Q: Is the research by Globe Biotech independent? Or is your research done under the supervision of any other country?

A: Globe Biotech is researching independently. Under the supervision of our CEO and COO, both of whom supervised the team from Canada. They are experienced in this matter. Dr Kankon was directly involved in the HIV vaccine project. He is using that experience here. We are conducting research under their direct supervision. A 12-member scientific group started research on March 18 under the leadership of both.

We have taken some 76 genome sequences under consideration, wherein we found that a sequence (numbered 614) has a mutation point that they have used for amino acid bonding.

Q: Which method did you follow for the research you are undertaking? And how do you make sure it will work to protect people from Covid-19?

A: We went for the SPR method for the tests. Surface plasmon resonance (SPR) is a phenomenon where electrons in the metal surface layer are excited by photons of incident light with a certain angle of incidence, and then propagated parallel to the metal surface. It is an optical technique utilised for detecting molecular interactions. Actually, we have set a vaccine target. We have analysed the sequences from all the databases we have worldwide, including the sequences in Bangladesh. We set the target by our analysis. We have modified that target according to our needs. We have set multiple targets.

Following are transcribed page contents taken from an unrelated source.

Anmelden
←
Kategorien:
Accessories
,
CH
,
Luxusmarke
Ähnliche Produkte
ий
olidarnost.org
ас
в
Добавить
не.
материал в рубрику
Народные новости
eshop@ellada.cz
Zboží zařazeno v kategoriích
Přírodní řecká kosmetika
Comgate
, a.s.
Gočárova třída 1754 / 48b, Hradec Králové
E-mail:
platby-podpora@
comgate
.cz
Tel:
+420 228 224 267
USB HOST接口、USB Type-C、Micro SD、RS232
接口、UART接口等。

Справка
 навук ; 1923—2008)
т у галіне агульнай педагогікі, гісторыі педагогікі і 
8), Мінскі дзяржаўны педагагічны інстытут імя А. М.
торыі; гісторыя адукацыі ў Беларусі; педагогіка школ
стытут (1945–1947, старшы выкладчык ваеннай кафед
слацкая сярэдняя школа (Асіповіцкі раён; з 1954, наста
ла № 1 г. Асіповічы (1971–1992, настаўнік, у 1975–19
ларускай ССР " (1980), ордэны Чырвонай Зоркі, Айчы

We have placed multiple delivery systems in consideration.

By applying the delivery system we have done an animal trial on rabbits.

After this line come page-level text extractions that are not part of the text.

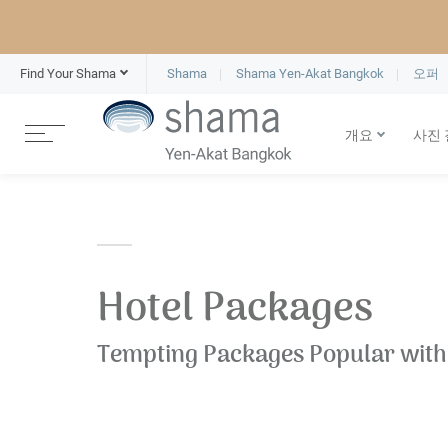
Find Your Shama
Shama
Shama Yen-Akat Bangkok
오퍼
개요
사진
Hotel Packages
Tempting Packages Popular with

By this we have got a very good antibody titer. And those antibodies have shown strong binding affinity with our antigen. We have additional candidates, some of which we have presented to the press. But the company is yet to apply for a patent or any publication; and before the patent is ensured it would not disclose the data received from the trial. We have said that we need to convert the data from the preliminary animal trial into a regulated animal trial. That we will do within the next 6 to 8 weeks. Then we will apply for Ethical Approval.

Q: This 6 to 8 weeks period, to get proof of animal trial? Or, for trial on humans?

A: No, we have already got proof of antibody generation in the preliminary animal trial. Now, it needs to be converted to a regulated animal trial. Because, for human trial, we have to submit it to the regulatory body for Ethical Approval. Regulated trials will require some further characterisation. Then, we will apply for human trials.

Q: Did you inform about your research to the drug administration of the country?

A: Not yet. There is no role of the regulatory body now. When we do a regulated animal trial, of course, we go to the regulatory body.

Q: What are your expectations? When will the vaccine be released?

A: We have already formulated the regulated animal trial guidelines and the tests would be concluded within four to six weeks. Thereafter, the company will seek Ethical Approval from the Bangladesh Medical Research Council (BMRC) in early September, when the data from the Regulated Animal Trial reaches us within 6 to 7 weeks.

And then, we will apply for market authorisation to the regulatory authority in December within three months after completing the phases 1, 2 and 3. If everything goes smoothly, we expect to be able to bring our vaccine to the market by December.

Q: If you get government support, do you think success for you can be faster or smoother?

A: Obviously! This will be the first discovery of this vaccine in Bangladesh. The first task always comes with more obstacles and hindrances. We will remove the obstacles with the support of the government and will bring the vaccine to the market in due course.